• **Assignment**
Repeat back every line of the data, exactly.

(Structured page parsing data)
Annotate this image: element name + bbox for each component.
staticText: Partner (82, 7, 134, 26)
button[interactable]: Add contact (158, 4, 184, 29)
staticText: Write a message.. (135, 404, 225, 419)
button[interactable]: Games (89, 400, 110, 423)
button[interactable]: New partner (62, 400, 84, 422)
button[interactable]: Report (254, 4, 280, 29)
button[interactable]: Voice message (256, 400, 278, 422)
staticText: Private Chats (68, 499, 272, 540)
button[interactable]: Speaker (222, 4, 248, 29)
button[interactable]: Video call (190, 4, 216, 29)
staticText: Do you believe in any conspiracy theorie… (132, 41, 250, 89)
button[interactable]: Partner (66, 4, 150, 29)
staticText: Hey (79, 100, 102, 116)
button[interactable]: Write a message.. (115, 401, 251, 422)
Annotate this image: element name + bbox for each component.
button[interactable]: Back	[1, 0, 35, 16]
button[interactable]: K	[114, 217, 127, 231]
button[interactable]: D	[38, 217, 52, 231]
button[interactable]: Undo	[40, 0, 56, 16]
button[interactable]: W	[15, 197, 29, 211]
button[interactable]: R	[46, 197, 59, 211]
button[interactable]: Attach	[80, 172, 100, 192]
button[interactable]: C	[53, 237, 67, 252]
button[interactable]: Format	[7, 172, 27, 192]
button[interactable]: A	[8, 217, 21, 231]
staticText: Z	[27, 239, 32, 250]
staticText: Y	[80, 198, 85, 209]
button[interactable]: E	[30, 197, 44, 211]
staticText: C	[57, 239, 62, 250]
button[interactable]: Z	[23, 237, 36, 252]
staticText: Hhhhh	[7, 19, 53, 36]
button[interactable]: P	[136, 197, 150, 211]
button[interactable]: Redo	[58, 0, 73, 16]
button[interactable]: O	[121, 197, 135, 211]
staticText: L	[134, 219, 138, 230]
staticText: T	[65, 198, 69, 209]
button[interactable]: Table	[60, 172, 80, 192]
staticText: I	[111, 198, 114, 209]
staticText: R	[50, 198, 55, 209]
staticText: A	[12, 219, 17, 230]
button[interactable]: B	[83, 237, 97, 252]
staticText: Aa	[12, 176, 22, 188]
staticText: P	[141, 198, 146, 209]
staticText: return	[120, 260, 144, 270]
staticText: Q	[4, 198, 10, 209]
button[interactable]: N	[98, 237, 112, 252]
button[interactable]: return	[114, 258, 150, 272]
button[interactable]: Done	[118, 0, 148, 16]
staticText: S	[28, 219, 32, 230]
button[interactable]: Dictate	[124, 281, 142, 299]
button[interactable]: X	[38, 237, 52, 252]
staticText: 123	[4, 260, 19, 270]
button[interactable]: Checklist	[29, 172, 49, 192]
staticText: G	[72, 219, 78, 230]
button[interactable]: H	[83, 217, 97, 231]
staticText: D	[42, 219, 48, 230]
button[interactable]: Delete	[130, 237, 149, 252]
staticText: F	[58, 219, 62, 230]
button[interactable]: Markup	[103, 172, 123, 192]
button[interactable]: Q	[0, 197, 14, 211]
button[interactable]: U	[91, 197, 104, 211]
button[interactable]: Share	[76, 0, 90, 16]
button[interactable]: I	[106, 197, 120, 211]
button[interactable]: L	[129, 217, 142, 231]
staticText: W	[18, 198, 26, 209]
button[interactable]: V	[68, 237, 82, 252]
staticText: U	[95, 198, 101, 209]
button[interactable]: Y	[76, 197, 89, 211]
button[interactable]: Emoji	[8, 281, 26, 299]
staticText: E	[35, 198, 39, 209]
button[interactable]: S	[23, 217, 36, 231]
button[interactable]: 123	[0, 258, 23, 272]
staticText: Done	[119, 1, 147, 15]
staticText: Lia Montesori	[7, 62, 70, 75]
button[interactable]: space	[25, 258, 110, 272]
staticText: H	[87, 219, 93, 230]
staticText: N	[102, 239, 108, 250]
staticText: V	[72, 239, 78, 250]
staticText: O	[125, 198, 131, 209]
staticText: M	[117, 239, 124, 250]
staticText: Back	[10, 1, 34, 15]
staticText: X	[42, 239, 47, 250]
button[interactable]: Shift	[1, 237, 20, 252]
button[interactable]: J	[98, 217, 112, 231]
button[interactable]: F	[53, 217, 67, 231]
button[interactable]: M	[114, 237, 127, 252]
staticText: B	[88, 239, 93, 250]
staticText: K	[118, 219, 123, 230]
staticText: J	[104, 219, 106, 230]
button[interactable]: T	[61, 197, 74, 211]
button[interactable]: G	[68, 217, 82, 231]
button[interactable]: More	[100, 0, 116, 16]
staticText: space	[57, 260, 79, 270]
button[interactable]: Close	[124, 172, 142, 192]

• **Task output**
Annotate this image: element name + bbox for each component.
staticText: Partner (82, 7, 134, 26)
button[interactable]: Add contact (158, 4, 184, 29)
staticText: Write a message.. (135, 404, 225, 419)
button[interactable]: Games (89, 400, 110, 423)
button[interactable]: New partner (62, 400, 84, 422)
button[interactable]: Report (254, 4, 280, 29)
button[interactable]: Voice message (256, 400, 278, 422)
staticText: Private Chats (68, 499, 272, 540)
button[interactable]: Speaker (222, 4, 248, 29)
button[interactable]: Video call (190, 4, 216, 29)
staticText: Do you believe in any conspiracy theorie… (132, 41, 250, 89)
button[interactable]: Partner (66, 4, 150, 29)
staticText: Hey (79, 100, 102, 116)
button[interactable]: Write a message.. (115, 401, 251, 422)
Annotate this image: element name + bbox for each component.
button[interactable]: Back	[1, 0, 35, 16]
button[interactable]: K	[114, 217, 127, 231]
button[interactable]: D	[38, 217, 52, 231]
button[interactable]: Undo	[40, 0, 56, 16]
button[interactable]: W	[15, 197, 29, 211]
button[interactable]: R	[46, 197, 59, 211]
button[interactable]: Attach	[80, 172, 100, 192]
button[interactable]: C	[53, 237, 67, 252]
button[interactable]: Format	[7, 172, 27, 192]
button[interactable]: A	[8, 217, 21, 231]
staticText: Z	[27, 239, 32, 250]
staticText: Y	[80, 198, 85, 209]
button[interactable]: E	[30, 197, 44, 211]
staticText: C	[57, 239, 62, 250]
button[interactable]: Z	[23, 237, 36, 252]
staticText: Hhhhh	[7, 19, 53, 36]
button[interactable]: P	[136, 197, 150, 211]
button[interactable]: Redo	[58, 0, 73, 16]
button[interactable]: O	[121, 197, 135, 211]
staticText: L	[134, 219, 138, 230]
staticText: T	[65, 198, 69, 209]
button[interactable]: Table	[60, 172, 80, 192]
staticText: I	[111, 198, 114, 209]
staticText: R	[50, 198, 55, 209]
staticText: A	[12, 219, 17, 230]
button[interactable]: B	[83, 237, 97, 252]
staticText: Aa	[12, 176, 22, 188]
staticText: P	[141, 198, 146, 209]
staticText: return	[120, 260, 144, 270]
staticText: Q	[4, 198, 10, 209]
button[interactable]: N	[98, 237, 112, 252]
button[interactable]: return	[114, 258, 150, 272]
button[interactable]: Done	[118, 0, 148, 16]
staticText: S	[28, 219, 32, 230]
button[interactable]: Dictate	[124, 281, 142, 299]
button[interactable]: X	[38, 237, 52, 252]
staticText: 123	[4, 260, 19, 270]
button[interactable]: Checklist	[29, 172, 49, 192]
staticText: G	[72, 219, 78, 230]
button[interactable]: H	[83, 217, 97, 231]
staticText: D	[42, 219, 48, 230]
button[interactable]: Delete	[130, 237, 149, 252]
staticText: F	[58, 219, 62, 230]
button[interactable]: Markup	[103, 172, 123, 192]
button[interactable]: Q	[0, 197, 14, 211]
button[interactable]: U	[91, 197, 104, 211]
button[interactable]: Share	[76, 0, 90, 16]
button[interactable]: I	[106, 197, 120, 211]
button[interactable]: L	[129, 217, 142, 231]
staticText: W	[18, 198, 26, 209]
button[interactable]: V	[68, 237, 82, 252]
staticText: U	[95, 198, 101, 209]
button[interactable]: Y	[76, 197, 89, 211]
button[interactable]: Emoji	[8, 281, 26, 299]
staticText: E	[35, 198, 39, 209]
button[interactable]: S	[23, 217, 36, 231]
button[interactable]: 123	[0, 258, 23, 272]
staticText: Done	[119, 1, 147, 15]
staticText: Lia Montesori	[7, 62, 70, 75]
button[interactable]: space	[25, 258, 110, 272]
staticText: H	[87, 219, 93, 230]
staticText: N	[102, 239, 108, 250]
staticText: V	[72, 239, 78, 250]
staticText: O	[125, 198, 131, 209]
staticText: M	[117, 239, 124, 250]
staticText: Back	[10, 1, 34, 15]
staticText: X	[42, 239, 47, 250]
button[interactable]: Shift	[1, 237, 20, 252]
button[interactable]: J	[98, 217, 112, 231]
button[interactable]: F	[53, 217, 67, 231]
button[interactable]: M	[114, 237, 127, 252]
staticText: B	[88, 239, 93, 250]
staticText: K	[118, 219, 123, 230]
staticText: J	[104, 219, 106, 230]
button[interactable]: T	[61, 197, 74, 211]
button[interactable]: G	[68, 217, 82, 231]
button[interactable]: More	[100, 0, 116, 16]
staticText: space	[57, 260, 79, 270]
button[interactable]: Close	[124, 172, 142, 192]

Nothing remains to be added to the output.